East London is steeped in (somewhat dark) history (there is so much that I wont risk boring you here, go on the tour, Jonnie tells it better!) and our tour took us through the beautiful and ancient Bunhill Field's Cemetery. Tucked away off Old Street, I think this could become a favourite place for a quiet moment, sitting in dappled light, watching people pay their respects at the graves of William Blake and Daniel Defoe.
Columbia Road flower market is somewhere I have always wanted to go. Only open on a Sunday, the market keeps Londoners in bright blooms in the summer, and Christmas trees in December, it is a crazy, beautiful and unique place - and I was really excited to hear that we would be dropping by as part of the tour!

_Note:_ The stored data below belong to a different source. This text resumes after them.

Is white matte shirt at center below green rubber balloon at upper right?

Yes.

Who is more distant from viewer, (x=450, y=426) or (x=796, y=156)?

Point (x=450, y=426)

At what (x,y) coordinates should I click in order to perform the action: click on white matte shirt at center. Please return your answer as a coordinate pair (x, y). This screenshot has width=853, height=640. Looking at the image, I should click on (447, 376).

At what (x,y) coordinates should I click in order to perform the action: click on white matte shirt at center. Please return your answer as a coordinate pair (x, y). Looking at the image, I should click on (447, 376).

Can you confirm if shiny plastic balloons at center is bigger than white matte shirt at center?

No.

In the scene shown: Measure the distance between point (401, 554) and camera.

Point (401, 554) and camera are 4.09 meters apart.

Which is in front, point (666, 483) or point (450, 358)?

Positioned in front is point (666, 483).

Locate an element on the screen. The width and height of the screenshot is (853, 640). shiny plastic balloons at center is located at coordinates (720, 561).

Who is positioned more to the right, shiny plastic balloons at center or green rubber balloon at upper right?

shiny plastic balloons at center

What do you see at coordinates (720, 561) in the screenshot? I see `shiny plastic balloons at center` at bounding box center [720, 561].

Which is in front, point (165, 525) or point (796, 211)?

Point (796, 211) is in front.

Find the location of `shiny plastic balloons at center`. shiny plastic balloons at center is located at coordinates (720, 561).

Given the awesome weather last Sunday, the market was extremely busy, so when let loose by Jonnie to explore we decided to stick to the side streets and explore the small flee market that had sprung up in a parking lot nestled between quaint old cottages. This area is such a rare gem in an area that was nearly entirely decimated by bombing, it is almost like stepping in to a country village.
While exploring we got really lucky and stumbled upon London Scoop Ice Cream - serving out of a makeshift shed, they serve the best fig ice cream ever, an excellent mid-walk snack!
Moving on from the flower market, we headed through the residential streets, exploring one of the first council estates in London, a beautiful arrangement of red brick buildings set around a community garden - moments away from a busy commercial area, these streets felt like another world!
Our tour wound down in Spitalfields - a market on the apex of all London's personalities (and a good place for lunch), surrounded by narrow streets heaving with activity and culture both old (French weavers) and modern (Tracy Emin).
I came away from my three hours traipsing the street with a greater sense of what my city is all about, and some excellent pub quiz trivia (I am always on the team that comes second, I hope to change that!). Whether you are a visitor, or a local, a Bowl of Chalk walk is a great way to get to know one of the most dynamic and diverse parts of London in a really relaxed and informal way.
Bowl of Chalk (Cockney rhyming slang for walk) do guided tours in London where you 'pay what you want' - there are three regular weekend walks as well as the opportunity to have your very own local guide for your visit who will come up with a bespoke tour, just for you!